The Optimal Reward Problem: Designing Effective Reward for Bounded Agents
Add to Google Calendar
In an autonomous agent design scenario, the agent designer has goals which must be translated into goals for the agent. In the
Reinforcement Learning (RL) framework, goals are represented using reward functions, and typically a designer provides the agent with his or her own reward function. However, I show that if an agent is
bounded—if it is limited in its ability to maximize the designer's
expected reward—the designer may benefit by assigning the agent its own reward function. Thus, a designer faces the Optimal Reward Problem (ORP): choose the agent's reward function which leads to the greatest expected reward received by the designer.
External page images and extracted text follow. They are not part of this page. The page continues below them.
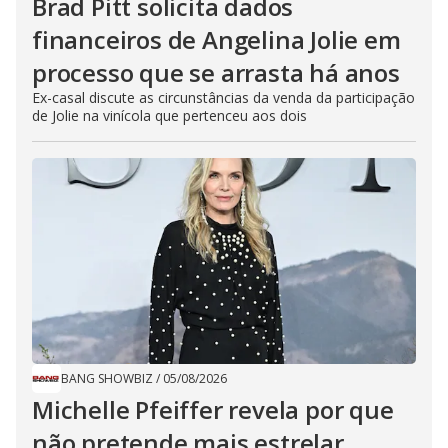
Brad Pitt solicita dados
financeiros de Angelina Jolie em
processo que se arrasta há anos
Ex-casal discute as circunstâncias da venda da participação
de Jolie na vinícola que pertenceu aos dois
BANG SHOWBIZ
/
05/08/2026
Michelle Pfeiffer revela por que
não pretende mais estrelar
Agents have a variety of types of limitations arising from their
limited computational resources, such as bounds on the depth of
planning or size of their state or model representation. Good reward functions are chosen by assessing how an agent's limitations interact with the environment. This dissertation proposes novel reward features such as the model-inaccuracy reward feature, which motivates an agent to avoid areas it has trouble modeling. I also derive the variance-based reward bonus, which produces provably efficient exploration in agents that maintain knowledge in the form of a Bayesian posterior but have bounded planning resources.
For empirical optimization, I develop the Policy Gradient for Reward Design (PGRD) algorithm, a convergent gradient ascent algorithm that learns good reward functions online during a planning agent's lifetime. I apply PGRD to UCT, a large-scale planning algorithm, in Othello, a two-player game with a long history in AI. The Othello experiments and others demonstrate that the optimal reward approach outperforms the common practice of applying an evaluation function to the leaf-states of the planning tree. These experiments also demonstrate that reward functions from the popular class of potential-based shaping reward functions are not always optimal. Reward design is a promising, general approach for improving agents with limited computational resources.